--- The data Enclosed Below ---

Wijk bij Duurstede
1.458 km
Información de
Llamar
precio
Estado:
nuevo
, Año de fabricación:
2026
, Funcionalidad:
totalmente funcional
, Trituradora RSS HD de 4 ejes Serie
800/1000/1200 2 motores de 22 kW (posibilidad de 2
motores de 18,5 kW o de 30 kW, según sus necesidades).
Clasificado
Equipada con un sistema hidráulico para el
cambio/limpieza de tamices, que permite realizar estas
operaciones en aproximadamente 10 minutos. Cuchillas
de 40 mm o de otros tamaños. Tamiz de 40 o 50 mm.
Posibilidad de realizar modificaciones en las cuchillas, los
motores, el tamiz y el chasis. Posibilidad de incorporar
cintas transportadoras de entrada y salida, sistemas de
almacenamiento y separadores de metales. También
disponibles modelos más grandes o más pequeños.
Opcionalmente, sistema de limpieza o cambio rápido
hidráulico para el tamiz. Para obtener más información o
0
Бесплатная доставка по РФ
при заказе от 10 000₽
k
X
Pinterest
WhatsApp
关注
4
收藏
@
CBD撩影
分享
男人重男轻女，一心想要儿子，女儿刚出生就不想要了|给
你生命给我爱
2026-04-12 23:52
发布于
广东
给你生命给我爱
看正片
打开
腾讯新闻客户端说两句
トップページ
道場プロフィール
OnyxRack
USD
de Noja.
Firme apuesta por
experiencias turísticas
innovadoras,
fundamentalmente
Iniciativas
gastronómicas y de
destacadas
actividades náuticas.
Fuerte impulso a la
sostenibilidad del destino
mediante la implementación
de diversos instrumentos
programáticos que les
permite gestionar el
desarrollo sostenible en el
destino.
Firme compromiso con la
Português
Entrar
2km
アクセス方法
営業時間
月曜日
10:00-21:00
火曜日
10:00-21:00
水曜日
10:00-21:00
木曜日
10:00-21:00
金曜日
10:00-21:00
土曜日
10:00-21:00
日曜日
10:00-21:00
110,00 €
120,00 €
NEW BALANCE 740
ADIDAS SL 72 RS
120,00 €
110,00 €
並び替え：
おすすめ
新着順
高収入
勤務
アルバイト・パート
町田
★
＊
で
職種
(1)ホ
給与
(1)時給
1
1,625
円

--- End of Enclosed The data ---

*Exercise aim:* Please reproduce each line above exactly as written.

*Output below:*
Wijk bij Duurstede
1.458 km
Información de
Llamar
precio
Estado:
nuevo
, Año de fabricación:
2026
, Funcionalidad:
totalmente funcional
, Trituradora RSS HD de 4 ejes Serie
800/1000/1200 2 motores de 22 kW (posibilidad de 2
motores de 18,5 kW o de 30 kW, según sus necesidades).
Clasificado
Equipada con un sistema hidráulico para el
cambio/limpieza de tamices, que permite realizar estas
operaciones en aproximadamente 10 minutos. Cuchillas
de 40 mm o de otros tamaños. Tamiz de 40 o 50 mm.
Posibilidad de realizar modificaciones en las cuchillas, los
motores, el tamiz y el chasis. Posibilidad de incorporar
cintas transportadoras de entrada y salida, sistemas de
almacenamiento y separadores de metales. También
disponibles modelos más grandes o más pequeños.
Opcionalmente, sistema de limpieza o cambio rápido
hidráulico para el tamiz. Para obtener más información o
0
Бесплатная доставка по РФ
при заказе от 10 000₽
k
X
Pinterest
WhatsApp
关注
4
收藏
@
CBD撩影
分享
男人重男轻女，一心想要儿子，女儿刚出生就不想要了|给
你生命给我爱
2026-04-12 23:52
发布于
广东
给你生命给我爱
看正片
打开
腾讯新闻客户端说两句
トップページ
道場プロフィール
OnyxRack
USD
de Noja.
Firme apuesta por
experiencias turísticas
innovadoras,
fundamentalmente
Iniciativas
gastronómicas y de
destacadas
actividades náuticas.
Fuerte impulso a la
sostenibilidad del destino
mediante la implementación
de diversos instrumentos
programáticos que les
permite gestionar el
desarrollo sostenible en el
destino.
Firme compromiso con la
Português
Entrar
2km
アクセス方法
営業時間
月曜日
10:00-21:00
火曜日
10:00-21:00
水曜日
10:00-21:00
木曜日
10:00-21:00
金曜日
10:00-21:00
土曜日
10:00-21:00
日曜日
10:00-21:00
110,00 €
120,00 €
NEW BALANCE 740
ADIDAS SL 72 RS
120,00 €
110,00 €
並び替え：
おすすめ
新着順
高収入
勤務
アルバイト・パート
町田
★
＊
で
職種
(1)ホ
給与
(1)時給
1
1,625
円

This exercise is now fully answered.